Als Autor bin ich kein großer Fan von Genregrenzen. Beim schreiben denke ich nicht daran, welches Genre die Geschichte sein wird oder werden soll. Das ergibt sich meist von ganz alleine oder, genauer gesagt, es ergibt sich durch die Mischung aus Figuren, Handlung und Setting. Manchmal gibt es schon eine ungefähre Vorstellung, welche Art von Geschichte es werden soll, also ob es eher in eine ernste oder eine humoristische Richtung gehen soll, aber mehr nicht.

Als Leser verstehe ich jedoch die Bedeutung davon und wie wichtig Genres sind. Man kann und darf sie halt auch nicht vollends ignorieren. Für die Leser (und auch für den Verkauf) sind Genres einfach wichtig. Aber was, wenn man viele verschieden Genres mischt oder sich in keinem wirklich zu hundert Prozent zu Hause fühlt? Was, wenn es oft um düstere Charakterstudien geht, statt um Handlung? Was, wenn man eher eine Geschichte über den Ausbruch aus sozialen Normen und den gesellschaftlichen Erwartungen schreibt? Oder was, wenn die Protagonisten schlichtweg Wahnsinnige, Verbrecher, anti-soziale Nihilisten oder Anarchisten sind? Und was, wenn … und, und, und. Die Liste ließe sich noch lange fortsetzen.
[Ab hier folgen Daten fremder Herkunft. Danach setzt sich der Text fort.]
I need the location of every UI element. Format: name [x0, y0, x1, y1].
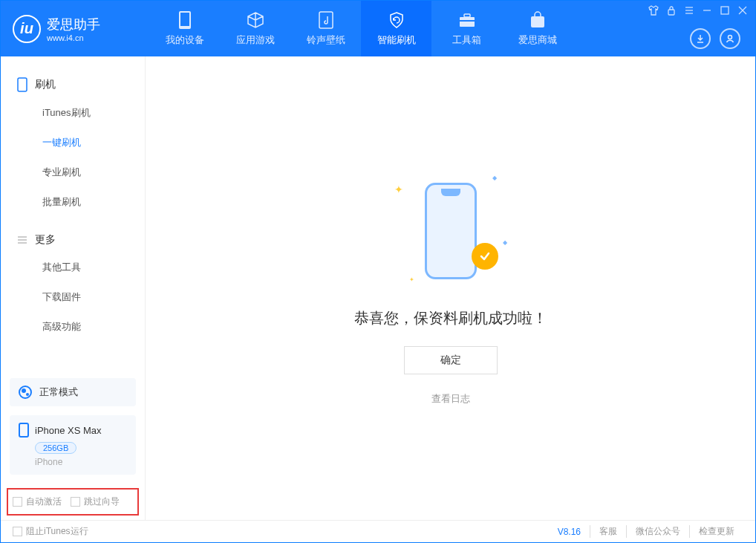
header-bar: iu 爱思助手 www.i4.cn 我的设备 应用游戏 铃声壁纸 智能刷机 工具… [1, 1, 755, 56]
sidebar-item-pro[interactable]: 专业刷机 [1, 157, 145, 187]
minimize-icon[interactable] [702, 5, 712, 19]
svg-point-15 [729, 36, 732, 39]
music-file-icon [316, 10, 336, 30]
mode-icon [19, 386, 32, 399]
tab-label: 我的设备 [166, 33, 204, 47]
phone-icon [175, 10, 195, 30]
logo-icon: iu [13, 15, 41, 43]
group-label: 更多 [35, 233, 56, 247]
maximize-icon[interactable] [720, 5, 730, 19]
checkbox-auto-activate[interactable]: 自动激活 [13, 495, 62, 508]
checkbox-skip-guide[interactable]: 跳过向导 [71, 495, 120, 508]
version-label: V8.16 [558, 527, 581, 537]
highlight-options: 自动激活 跳过向导 [7, 488, 139, 516]
list-icon [17, 235, 27, 245]
device-card[interactable]: iPhone XS Max 256GB iPhone [10, 415, 136, 475]
sidebar-item-itunes[interactable]: iTunes刷机 [1, 98, 145, 128]
menu-icon[interactable] [684, 5, 694, 19]
checkbox-label: 自动激活 [26, 495, 62, 508]
close-icon[interactable] [737, 5, 748, 19]
tab-label: 爱思商城 [518, 33, 557, 47]
user-button[interactable] [720, 28, 740, 49]
svg-rect-3 [460, 17, 475, 27]
svg-rect-4 [464, 14, 470, 17]
device-name: iPhone XS Max [35, 425, 102, 436]
sparkle-icon: ◆ [503, 239, 507, 246]
app-logo: iu 爱思助手 www.i4.cn [1, 1, 149, 56]
tab-apps[interactable]: 应用游戏 [220, 1, 290, 56]
device-type: iPhone [35, 457, 127, 467]
check-circle-icon [472, 243, 498, 270]
checkbox-icon [13, 527, 22, 536]
success-illustration: ✦ ◆ ✦ ◆ [399, 172, 503, 290]
mode-label: 正常模式 [39, 386, 78, 399]
tab-ringtones[interactable]: 铃声壁纸 [290, 1, 361, 56]
cube-icon [246, 10, 265, 30]
tab-label: 智能刷机 [377, 33, 416, 47]
bag-icon [528, 10, 547, 30]
sidebar: 刷机 iTunes刷机 一键刷机 专业刷机 批量刷机 更多 其他工具 下载固件 … [1, 56, 146, 520]
sidebar-item-oneclick[interactable]: 一键刷机 [1, 128, 145, 157]
tab-label: 铃声壁纸 [307, 33, 345, 47]
svg-rect-6 [531, 16, 544, 27]
app-title: 爱思助手 [47, 16, 100, 33]
svg-rect-2 [319, 12, 333, 28]
ok-button[interactable]: 确定 [404, 346, 498, 374]
checkbox-label: 跳过向导 [84, 495, 120, 508]
window-controls [648, 5, 748, 19]
sidebar-item-batch[interactable]: 批量刷机 [1, 187, 145, 217]
checkbox-label: 阻止iTunes运行 [26, 525, 88, 538]
checkbox-block-itunes[interactable]: 阻止iTunes运行 [13, 525, 88, 538]
tab-my-device[interactable]: 我的设备 [149, 1, 220, 56]
app-url: www.i4.cn [47, 33, 100, 42]
tab-label: 工具箱 [452, 33, 481, 47]
sidebar-item-advanced[interactable]: 高级功能 [1, 312, 145, 342]
tab-label: 应用游戏 [236, 33, 275, 47]
svg-rect-1 [180, 13, 189, 26]
header-actions [690, 28, 740, 49]
sparkle-icon: ✦ [409, 276, 414, 283]
phone-illustration [425, 183, 477, 279]
nav-tabs: 我的设备 应用游戏 铃声壁纸 智能刷机 工具箱 爱思商城 [149, 1, 573, 56]
capacity-badge: 256GB [35, 442, 76, 454]
mode-card[interactable]: 正常模式 [10, 378, 136, 406]
footer-link-wechat[interactable]: 微信公众号 [626, 525, 689, 538]
checkbox-icon [13, 497, 22, 507]
sidebar-group-more: 更多 [1, 227, 145, 253]
footer-bar: 阻止iTunes运行 V8.16 客服 微信公众号 检查更新 [1, 520, 755, 542]
success-message: 恭喜您，保资料刷机成功啦！ [354, 308, 547, 328]
phone-outline-icon [17, 77, 27, 92]
sidebar-group-flash: 刷机 [1, 71, 145, 98]
svg-rect-16 [18, 78, 27, 91]
toolbox-icon [457, 10, 477, 30]
tab-store[interactable]: 爱思商城 [502, 1, 573, 56]
lock-icon[interactable] [666, 5, 677, 19]
shirt-icon[interactable] [648, 5, 659, 19]
svg-rect-5 [460, 20, 475, 22]
tab-flash[interactable]: 智能刷机 [361, 1, 431, 56]
footer-link-update[interactable]: 检查更新 [689, 525, 743, 538]
download-button[interactable] [690, 28, 711, 49]
sparkle-icon: ✦ [394, 183, 403, 195]
footer-link-support[interactable]: 客服 [590, 525, 626, 538]
sidebar-item-firmware[interactable]: 下载固件 [1, 282, 145, 312]
checkbox-icon [71, 497, 80, 507]
sidebar-item-other[interactable]: 其他工具 [1, 253, 145, 282]
view-log-link[interactable]: 查看日志 [431, 392, 470, 406]
refresh-shield-icon [387, 10, 406, 30]
svg-rect-7 [668, 10, 674, 15]
main-content: ✦ ◆ ✦ ◆ 恭喜您，保资料刷机成功啦！ 确定 查看日志 [146, 56, 755, 520]
svg-rect-12 [721, 7, 729, 14]
device-icon [19, 423, 29, 438]
group-label: 刷机 [35, 78, 56, 91]
tab-toolbox[interactable]: 工具箱 [431, 1, 502, 56]
sparkle-icon: ◆ [492, 175, 497, 181]
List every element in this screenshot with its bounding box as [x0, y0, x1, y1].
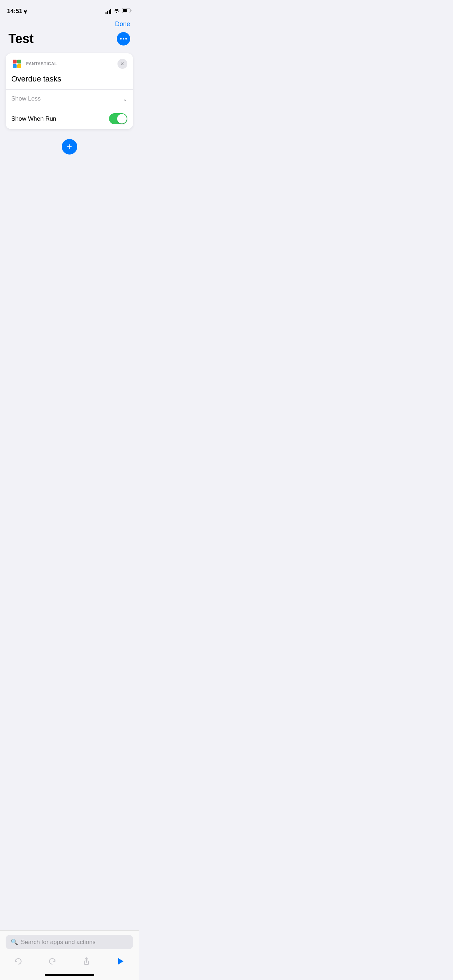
- status-bar: 14:51: [0, 0, 139, 18]
- status-icons: [105, 8, 132, 14]
- svg-rect-5: [13, 64, 17, 68]
- app-info: FANTASTICAL: [11, 58, 57, 70]
- signal-bar-2: [107, 11, 108, 14]
- location-icon: [24, 9, 27, 14]
- toggle-thumb: [117, 114, 127, 124]
- svg-rect-3: [13, 60, 17, 64]
- page-title: Test: [8, 32, 33, 46]
- signal-bar-1: [105, 12, 106, 14]
- app-header-row: FANTASTICAL ✕: [6, 53, 133, 73]
- toggle-track: [109, 113, 127, 124]
- signal-bar-3: [109, 10, 110, 14]
- more-dot-3: [125, 38, 127, 40]
- signal-icon: [105, 9, 111, 14]
- close-icon: ✕: [120, 61, 124, 66]
- add-action-button[interactable]: +: [62, 139, 77, 154]
- svg-rect-6: [17, 64, 21, 68]
- wifi-icon: [114, 8, 119, 14]
- close-card-button[interactable]: ✕: [118, 59, 127, 69]
- show-when-run-label: Show When Run: [11, 115, 56, 123]
- action-title: Overdue tasks: [11, 75, 127, 84]
- svg-rect-1: [123, 9, 127, 12]
- more-dot-1: [120, 38, 122, 40]
- show-less-row[interactable]: Show Less ⌄: [6, 90, 133, 108]
- time-display: 14:51: [7, 8, 22, 15]
- title-row: Test: [0, 29, 139, 53]
- svg-rect-4: [17, 60, 21, 64]
- action-card: FANTASTICAL ✕ Overdue tasks Show Less ⌄ …: [6, 53, 133, 129]
- add-button-container: +: [0, 139, 139, 154]
- action-title-row: Overdue tasks: [6, 73, 133, 90]
- plus-icon: +: [67, 142, 72, 151]
- battery-icon: [122, 8, 132, 14]
- fantastical-app-icon: [11, 58, 22, 70]
- show-less-label: Show Less: [11, 95, 41, 102]
- more-dot-2: [123, 38, 124, 40]
- show-when-run-row: Show When Run: [6, 108, 133, 129]
- more-button[interactable]: [117, 32, 130, 46]
- header: Done: [0, 18, 139, 29]
- done-button[interactable]: Done: [115, 21, 130, 28]
- show-when-run-toggle[interactable]: [109, 113, 127, 124]
- signal-bar-4: [110, 9, 111, 14]
- status-time: 14:51: [7, 8, 27, 15]
- chevron-down-icon: ⌄: [123, 95, 127, 102]
- app-name-label: FANTASTICAL: [26, 61, 57, 66]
In diesem Fall wird man jedoch im Genre Transgressive fiction fündig werden und sich zu Hause fühlen. Es ist ein Genre, das sich verstärkt mit Außenseitern, Randgruppen oder Verbrechern befasst. Es geht darin oft um Tabu-Themen wie Drogen, Sex, Gewalt, Verbrechen und extremeres. Wie diese Themen behandelt werden, variiert und man findet in diesem Genre eine ganze Vielzahl unterschiedlichster Autoren. Außerdem wird da auch bunt gemischt und wild hin- und hergesprungen zwischen (vorwiegend) Horror, Thriller, Crime, Sci-Fi und Satire.
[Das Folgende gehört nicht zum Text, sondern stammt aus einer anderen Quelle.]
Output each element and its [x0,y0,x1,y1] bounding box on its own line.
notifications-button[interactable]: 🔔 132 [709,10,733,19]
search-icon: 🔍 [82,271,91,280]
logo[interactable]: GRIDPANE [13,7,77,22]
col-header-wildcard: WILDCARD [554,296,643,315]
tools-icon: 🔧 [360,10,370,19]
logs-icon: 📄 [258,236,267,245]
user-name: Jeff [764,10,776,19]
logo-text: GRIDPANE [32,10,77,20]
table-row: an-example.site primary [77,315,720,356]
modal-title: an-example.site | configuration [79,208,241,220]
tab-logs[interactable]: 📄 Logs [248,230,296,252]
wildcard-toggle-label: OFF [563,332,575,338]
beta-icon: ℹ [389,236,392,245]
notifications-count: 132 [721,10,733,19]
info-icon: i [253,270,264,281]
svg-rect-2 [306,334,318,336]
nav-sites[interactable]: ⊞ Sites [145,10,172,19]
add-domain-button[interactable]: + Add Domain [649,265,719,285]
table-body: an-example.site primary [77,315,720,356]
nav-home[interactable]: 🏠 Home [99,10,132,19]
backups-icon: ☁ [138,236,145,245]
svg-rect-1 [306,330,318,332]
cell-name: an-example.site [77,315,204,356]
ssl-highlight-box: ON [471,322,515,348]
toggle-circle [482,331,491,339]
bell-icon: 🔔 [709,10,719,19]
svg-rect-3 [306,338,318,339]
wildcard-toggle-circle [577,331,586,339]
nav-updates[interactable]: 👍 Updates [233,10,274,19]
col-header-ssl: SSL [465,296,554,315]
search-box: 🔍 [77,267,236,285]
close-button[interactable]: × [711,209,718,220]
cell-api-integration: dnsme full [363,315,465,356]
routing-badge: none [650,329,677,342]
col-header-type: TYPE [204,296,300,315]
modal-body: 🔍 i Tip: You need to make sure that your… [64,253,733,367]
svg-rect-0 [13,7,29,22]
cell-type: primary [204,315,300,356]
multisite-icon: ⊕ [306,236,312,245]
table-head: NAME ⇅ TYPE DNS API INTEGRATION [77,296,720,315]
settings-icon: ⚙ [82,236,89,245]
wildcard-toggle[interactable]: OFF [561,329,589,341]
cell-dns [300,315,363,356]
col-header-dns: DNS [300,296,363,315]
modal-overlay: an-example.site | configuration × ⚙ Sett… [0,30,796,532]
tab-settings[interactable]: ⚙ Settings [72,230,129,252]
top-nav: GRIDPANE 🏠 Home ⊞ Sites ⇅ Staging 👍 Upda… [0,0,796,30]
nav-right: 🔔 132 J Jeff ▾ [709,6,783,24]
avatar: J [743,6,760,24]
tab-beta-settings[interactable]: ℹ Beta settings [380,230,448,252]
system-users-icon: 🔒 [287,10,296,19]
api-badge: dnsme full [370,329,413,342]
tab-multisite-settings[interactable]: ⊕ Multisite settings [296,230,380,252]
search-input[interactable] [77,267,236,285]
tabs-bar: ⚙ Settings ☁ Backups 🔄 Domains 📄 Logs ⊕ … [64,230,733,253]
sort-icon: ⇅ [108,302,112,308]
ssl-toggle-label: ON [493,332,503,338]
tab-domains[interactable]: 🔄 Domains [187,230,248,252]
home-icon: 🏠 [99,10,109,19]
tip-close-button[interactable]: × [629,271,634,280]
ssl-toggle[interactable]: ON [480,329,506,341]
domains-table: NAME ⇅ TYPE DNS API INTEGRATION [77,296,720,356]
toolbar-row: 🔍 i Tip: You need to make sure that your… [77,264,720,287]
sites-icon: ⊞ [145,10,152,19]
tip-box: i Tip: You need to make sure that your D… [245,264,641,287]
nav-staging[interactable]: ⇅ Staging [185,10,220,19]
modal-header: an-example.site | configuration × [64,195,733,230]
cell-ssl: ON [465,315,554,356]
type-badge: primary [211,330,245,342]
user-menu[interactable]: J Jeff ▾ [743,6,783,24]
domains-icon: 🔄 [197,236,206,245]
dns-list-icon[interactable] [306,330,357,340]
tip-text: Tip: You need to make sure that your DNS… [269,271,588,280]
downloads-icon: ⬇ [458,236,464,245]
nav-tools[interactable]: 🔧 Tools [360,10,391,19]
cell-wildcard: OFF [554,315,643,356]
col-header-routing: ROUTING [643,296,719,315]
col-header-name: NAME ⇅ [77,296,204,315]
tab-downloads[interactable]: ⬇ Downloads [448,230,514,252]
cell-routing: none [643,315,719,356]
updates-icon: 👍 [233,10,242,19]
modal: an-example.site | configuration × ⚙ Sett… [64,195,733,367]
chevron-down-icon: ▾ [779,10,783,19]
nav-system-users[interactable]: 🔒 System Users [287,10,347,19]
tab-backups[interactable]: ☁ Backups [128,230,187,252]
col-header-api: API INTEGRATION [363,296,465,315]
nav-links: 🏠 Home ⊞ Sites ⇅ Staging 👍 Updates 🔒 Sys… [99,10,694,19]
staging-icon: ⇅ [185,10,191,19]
Wahrscheinlich ist es auch nur bei diesem Genre möglich, dass literarische Schwergewichter wie Kafka, Dostojewski, Nabokov und Joyce neben (manchen zumindest zu Lebzeiten) als „trivial“ bezeichneten Autoren wie Jim Thompson, Stephen King, Philip K. Dick und Gillian Flynn in einem Atemzug genannt werden können. Aber auch Kult-Autoren wie Bukowski, Palahniuk, Kurt Vonnegut, J.G. Ballard und Hubert Selby Jr. finden hier Einzug.
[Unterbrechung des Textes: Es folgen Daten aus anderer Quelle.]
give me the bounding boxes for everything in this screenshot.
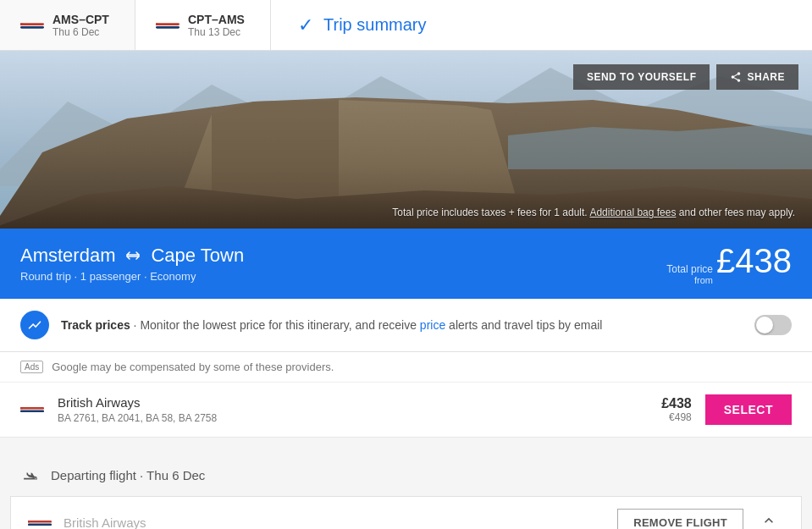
nav-date-2: Thu 13 Dec <box>188 26 245 38</box>
track-prices-icon <box>20 311 49 339</box>
svg-rect-1 <box>20 25 44 28</box>
trip-title: Amsterdam Cape Town <box>20 245 244 267</box>
trip-title-section: Amsterdam Cape Town Round trip · 1 passe… <box>20 245 244 283</box>
nav-route-outbound: AMS–CPT Thu 6 Dec <box>52 13 109 38</box>
track-tail: alerts and travel tips by email <box>449 318 602 332</box>
nav-from-1: AMS <box>52 13 79 26</box>
result-price: £438 <box>661 396 692 411</box>
svg-rect-17 <box>28 523 52 526</box>
bag-fees-link[interactable]: Additional bag fees <box>589 207 676 218</box>
section-header-departing: Departing flight · Thu 6 Dec <box>0 451 812 496</box>
trending-icon <box>27 317 42 333</box>
trip-price-from: from <box>666 275 713 285</box>
trip-price-label: Total price <box>666 263 713 275</box>
nav-route-label-outbound: AMS–CPT <box>52 13 109 26</box>
nav-to-1: CPT <box>86 13 109 26</box>
share-button[interactable]: SHARE <box>716 64 798 90</box>
svg-rect-14 <box>20 410 44 412</box>
flight-card-airline: British Airways <box>28 515 146 529</box>
trip-price-section: Total price from £438 <box>666 242 792 285</box>
flight-card: British Airways REMOVE FLIGHT 14:50 Amst… <box>10 496 802 529</box>
check-icon: ✓ <box>298 14 313 36</box>
flight-card-actions: REMOVE FLIGHT <box>617 509 784 529</box>
departing-icon <box>20 465 41 486</box>
trip-subtitle: Round trip · 1 passenger · Economy <box>20 270 244 283</box>
nav-summary-label: Trip summary <box>323 15 426 35</box>
trip-to-city: Cape Town <box>151 245 244 267</box>
ba-logo-result <box>20 404 44 416</box>
ba-logo-card <box>28 517 52 529</box>
nav-route-return: CPT–AMS Thu 13 Dec <box>188 13 245 38</box>
card-airline-name: British Airways <box>64 515 146 529</box>
nav-to-2: AMS <box>218 13 245 26</box>
hero-buttons: SEND TO YOURSELF SHARE <box>573 64 798 90</box>
share-icon <box>730 71 742 83</box>
track-body: Monitor the lowest price for this itiner… <box>140 318 417 332</box>
flight-result-left: British Airways BA 2761, BA 2041, BA 58,… <box>20 395 217 424</box>
remove-flight-button[interactable]: REMOVE FLIGHT <box>617 509 743 529</box>
ads-bar: Ads Google may be compensated by some of… <box>0 352 812 383</box>
nav-summary: ✓ Trip summary <box>271 0 812 50</box>
nav-segment-return[interactable]: CPT–AMS Thu 13 Dec <box>135 0 271 50</box>
track-strong: Track prices <box>61 318 130 332</box>
chevron-up-icon <box>760 512 777 529</box>
nav-date-1: Thu 6 Dec <box>52 26 109 38</box>
svg-rect-4 <box>156 25 180 28</box>
track-prices-toggle[interactable] <box>754 315 792 335</box>
hero-disclaimer: Total price includes taxes + fees for 1 … <box>17 207 795 218</box>
trip-from-city: Amsterdam <box>20 245 115 267</box>
ads-badge: Ads <box>20 361 43 373</box>
send-to-yourself-button[interactable]: SEND TO YOURSELF <box>573 64 710 90</box>
flight-price-section: £438 €498 SELECT <box>661 394 792 425</box>
ba-logo-return <box>156 19 180 31</box>
hero-overlay: Total price includes taxes + fees for 1 … <box>0 196 812 229</box>
flight-card-header: British Airways REMOVE FLIGHT <box>11 497 801 529</box>
nav-bar: AMS–CPT Thu 6 Dec CPT–AMS Thu 13 Dec ✓ T… <box>0 0 812 51</box>
result-airline: British Airways <box>58 395 217 410</box>
track-sep: · <box>130 318 141 332</box>
disclaimer-text: Total price includes taxes + fees for 1 … <box>392 207 587 218</box>
select-button[interactable]: SELECT <box>705 394 792 425</box>
track-price-word: price <box>420 318 445 332</box>
takeoff-icon <box>20 465 41 482</box>
trip-info-bar: Amsterdam Cape Town Round trip · 1 passe… <box>0 229 812 299</box>
ads-text: Google may be compensated by some of the… <box>52 361 334 373</box>
trip-price-amount: £438 <box>716 242 792 280</box>
share-label: SHARE <box>747 71 785 83</box>
track-prices-text: Track prices · Monitor the lowest price … <box>61 318 602 332</box>
hero-image: SEND TO YOURSELF SHARE Total price inclu… <box>0 51 812 229</box>
svg-marker-12 <box>508 125 812 169</box>
collapse-button[interactable] <box>754 509 784 529</box>
track-prices-bar: Track prices · Monitor the lowest price … <box>0 299 812 352</box>
flight-result-row: British Airways BA 2761, BA 2041, BA 58,… <box>0 383 812 438</box>
flight-result-info: British Airways BA 2761, BA 2041, BA 58,… <box>58 395 217 424</box>
flight-price: £438 €498 <box>661 396 692 423</box>
nav-segment-outbound[interactable]: AMS–CPT Thu 6 Dec <box>0 0 135 50</box>
nav-from-2: CPT <box>188 13 212 26</box>
swap-icon <box>124 250 142 262</box>
result-price-eur: €498 <box>661 411 692 423</box>
track-prices-left: Track prices · Monitor the lowest price … <box>20 311 602 339</box>
nav-route-label-return: CPT–AMS <box>188 13 245 26</box>
result-codes: BA 2761, BA 2041, BA 58, BA 2758 <box>58 412 217 424</box>
disclaimer-suffix: and other fees may apply. <box>679 207 795 218</box>
section-title-departing: Departing flight · Thu 6 Dec <box>51 468 205 482</box>
ba-logo-outbound <box>20 19 44 31</box>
Auch wenn es noch wie ein recht willkürlich und lose zusammengestückeltes Genre wirkt, ohne klare Definitionen (es erinnert dahingehend ein wenig an die Auteur-Theorie beim Film), und es im deutschsprachigen Raum eigentlich gar nicht wirklich existiert, empfinde ich es als ein überaus spannendes Genre. Viele meiner Lieblingsautoren zählen zu den Vertretern der Transgressive fiction.